• WORK INSTRUCTION
Within the entries underneath, how many lines include the string "Hidrolik"? State only the number.

• RECORDS FOR PROCESSING

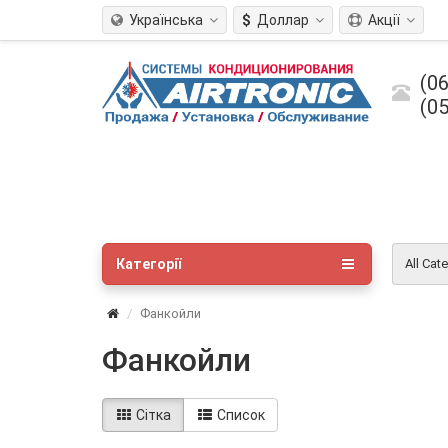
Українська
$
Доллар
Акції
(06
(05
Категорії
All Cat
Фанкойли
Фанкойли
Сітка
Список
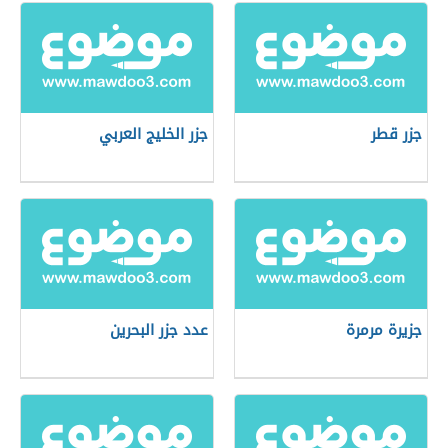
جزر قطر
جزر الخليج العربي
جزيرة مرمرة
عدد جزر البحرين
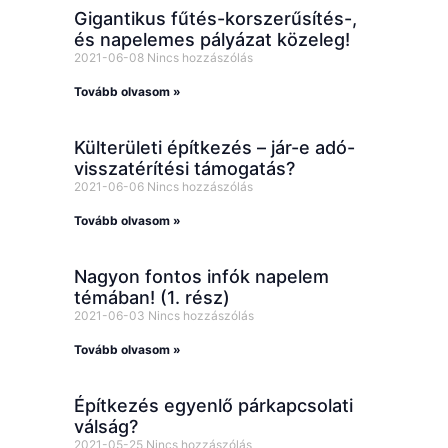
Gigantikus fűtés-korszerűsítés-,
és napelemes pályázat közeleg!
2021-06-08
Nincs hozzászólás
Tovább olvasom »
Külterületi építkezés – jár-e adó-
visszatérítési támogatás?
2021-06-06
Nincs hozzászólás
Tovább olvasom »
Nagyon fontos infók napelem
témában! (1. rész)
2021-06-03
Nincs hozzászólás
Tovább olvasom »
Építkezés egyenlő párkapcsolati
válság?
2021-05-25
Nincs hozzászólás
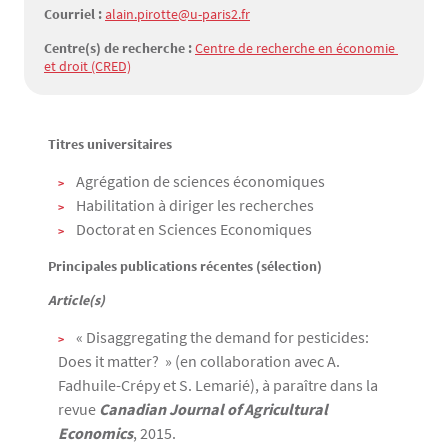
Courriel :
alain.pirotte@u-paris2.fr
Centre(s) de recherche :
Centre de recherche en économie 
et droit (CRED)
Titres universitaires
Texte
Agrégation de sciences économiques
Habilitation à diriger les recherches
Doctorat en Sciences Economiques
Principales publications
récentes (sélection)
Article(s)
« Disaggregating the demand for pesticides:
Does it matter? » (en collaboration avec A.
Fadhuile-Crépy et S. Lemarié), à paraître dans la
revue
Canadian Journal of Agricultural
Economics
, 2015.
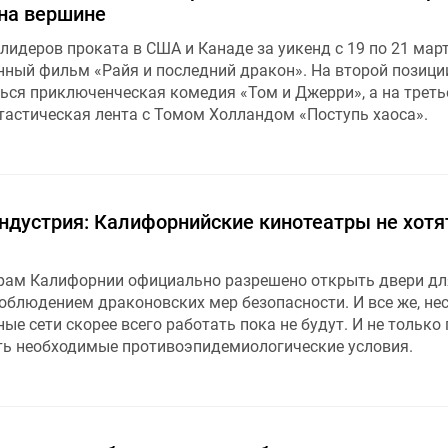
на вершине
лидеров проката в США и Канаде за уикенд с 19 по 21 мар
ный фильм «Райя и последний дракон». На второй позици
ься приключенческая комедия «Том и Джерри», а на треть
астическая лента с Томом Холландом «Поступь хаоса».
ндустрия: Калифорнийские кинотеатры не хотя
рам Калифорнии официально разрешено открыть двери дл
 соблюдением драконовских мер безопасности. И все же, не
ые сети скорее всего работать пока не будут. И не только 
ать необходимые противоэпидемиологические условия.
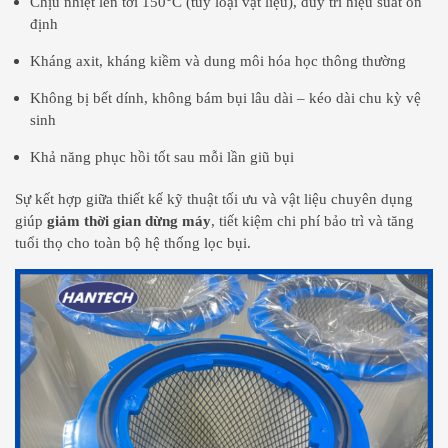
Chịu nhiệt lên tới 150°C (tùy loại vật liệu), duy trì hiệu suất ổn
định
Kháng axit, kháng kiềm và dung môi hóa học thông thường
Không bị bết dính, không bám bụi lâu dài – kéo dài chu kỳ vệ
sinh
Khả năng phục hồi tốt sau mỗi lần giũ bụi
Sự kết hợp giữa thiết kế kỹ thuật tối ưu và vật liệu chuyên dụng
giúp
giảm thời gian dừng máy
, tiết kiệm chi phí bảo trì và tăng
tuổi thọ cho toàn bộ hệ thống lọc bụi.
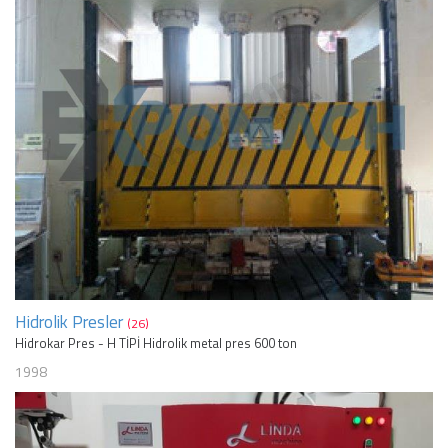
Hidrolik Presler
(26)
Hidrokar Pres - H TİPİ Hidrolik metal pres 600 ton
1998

• RESPONSE TO THIS EXERCISE
2